[openstack-dev] [Nova] bp proposal: discovery of peer instances through metadata service
Murray, Paul (HP Cloud Services)
pmurray at hp.com
Fri Jan 24 19:04:09 UTC 2014
Hi Justin,
It's nice to see someone bringing this kind of thing up. Seeding discovery is a handy primitive to have.
Multicast is not generally used over the internet, so the comment about removing multicast is not really justified, and any of the approaches that work there could be used. Alternatively your instances could use the nova or neutron APIs to obtain any information you want - if they are network connected - but certainly whatever is starting them has access, so something can at least provide the information.
I agree that the metadata service is a sensible alternative. Do you imagine your instances all having access to the same metadata service? Is there something more generic and not tied to the architecture of a single openstack deployment?
Although this is a simple example, it is also the first of quite a lot of useful primitives that are commonly provided by configuration services. As it is possible to do what you want by other means (including using an implementation that has multicast within subnets - I'm sure neutron does actually have this), it seems that this makes less of a special case and rather a requirement for a more general notification service?
Having said that I do like this kind of stuff :)
Paul.
From: Justin Santa Barbara [mailto:justin at fathomdb.com]
Sent: 24 January 2014 15:43
To: OpenStack Development Mailing List (not for usage questions)
Subject: Re: [openstack-dev] [Nova] bp proposal: discovery of peer instances through metadata service
Good points - thank you. For arbitrary operations, I agree that it would be better to expose a token in the metadata service, rather than allowing the metadata service to expose unbounded amounts of API functionality.

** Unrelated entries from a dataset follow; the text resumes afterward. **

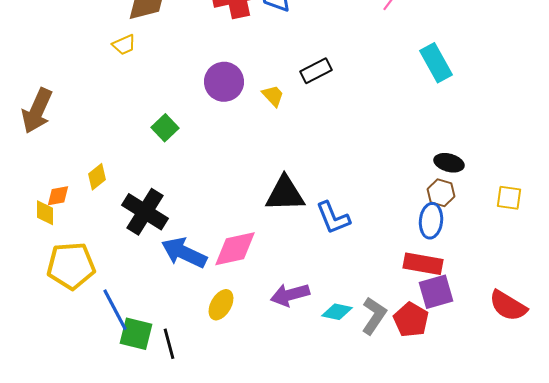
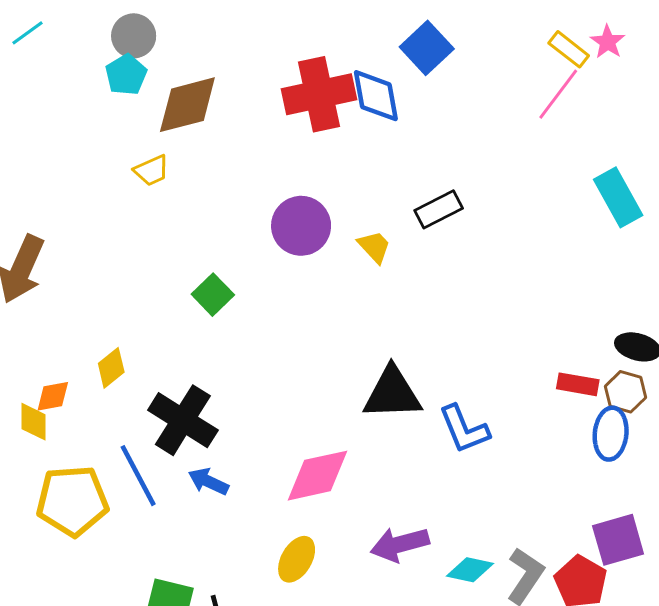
blue arrow: (184, 253) -> (208, 481), moved, size x0.6
red rectangle: (423, 264) -> (578, 384), moved, size x0.7
blue line: (115, 310) -> (138, 476), moved

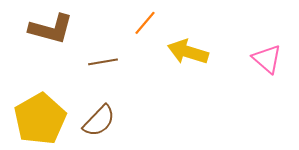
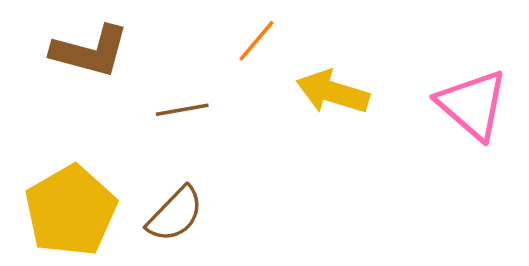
pink triangle: (267, 59) -> (473, 104), size x1.4

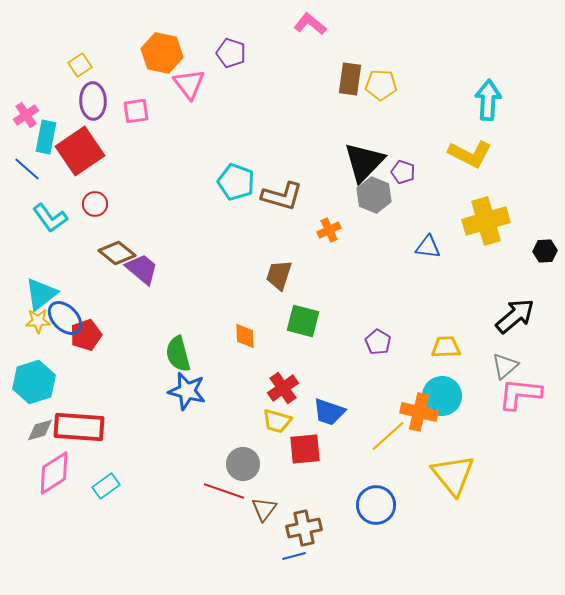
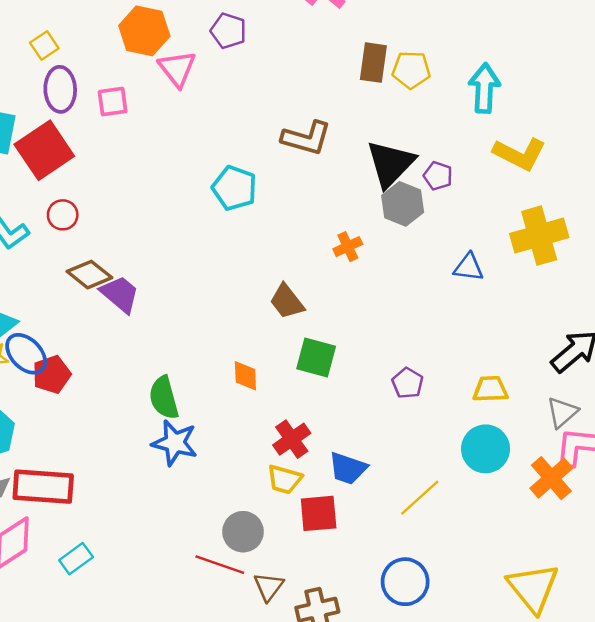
cyan arrow: (488, 100) -> (484, 88), moved
brown L-shape: (282, 196) -> (306, 138), moved
brown trapezoid: (279, 275) -> (287, 301), turned -56
orange cross: (419, 412) -> (551, 478), moved, turned 36
yellow triangle: (453, 475) -> (533, 588), moved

We should therefore also have a per-instance token in the metadata, though I don't see Keystone getting the prerequisite IAM-level functionality for two+ releases (?).
However, I think I can justify peer discovery as the 'one exception'. Here's why: discovery of peers is widely used for self-configuring clustered services, including those built in pre-cloud days. Multicast/broadcast used to be the solution, but cloud broke that. The cloud is supposed to be about distributed systems, yet we broke the primary way distributed systems do peer discovery. Today's workarounds are pretty terrible, e.g. uploading to an S3 bucket, or sharing EC2 credentials with the instance (tolerable now with IAM, but painful to configure). We're not talking about allowing instances to program the architecture (e.g. attach volumes etc), but rather just to do the equivalent of a multicast for discovery. In other words, we're restoring some functionality we took away (discovery via multicast) rather than adding programmable-infrastructure cloud functionality.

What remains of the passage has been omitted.